─── Records to process ───
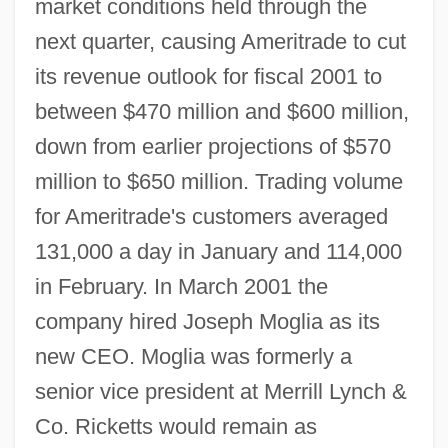
market conditions held through the
next quarter, causing Ameritrade to cut
its revenue outlook for fiscal 2001 to
between $470 million and $600 million,
down from earlier projections of $570
million to $650 million. Trading volume
for Ameritrade's customers averaged
131,000 a day in January and 114,000
in February. In March 2001 the
company hired Joseph Moglia as its
new CEO. Moglia was formerly a
senior vice president at Merrill Lynch &
Co. Ricketts would remain as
───
◆ Work request ◆
Output exactly the line containing "131,000 a day in January and 114,000" together with every line after it, ending at the final line of the entries.

◆ Response to this task ◆
131,000 a day in January and 114,000
in February. In March 2001 the
company hired Joseph Moglia as its
new CEO. Moglia was formerly a
senior vice president at Merrill Lynch &
Co. Ricketts would remain as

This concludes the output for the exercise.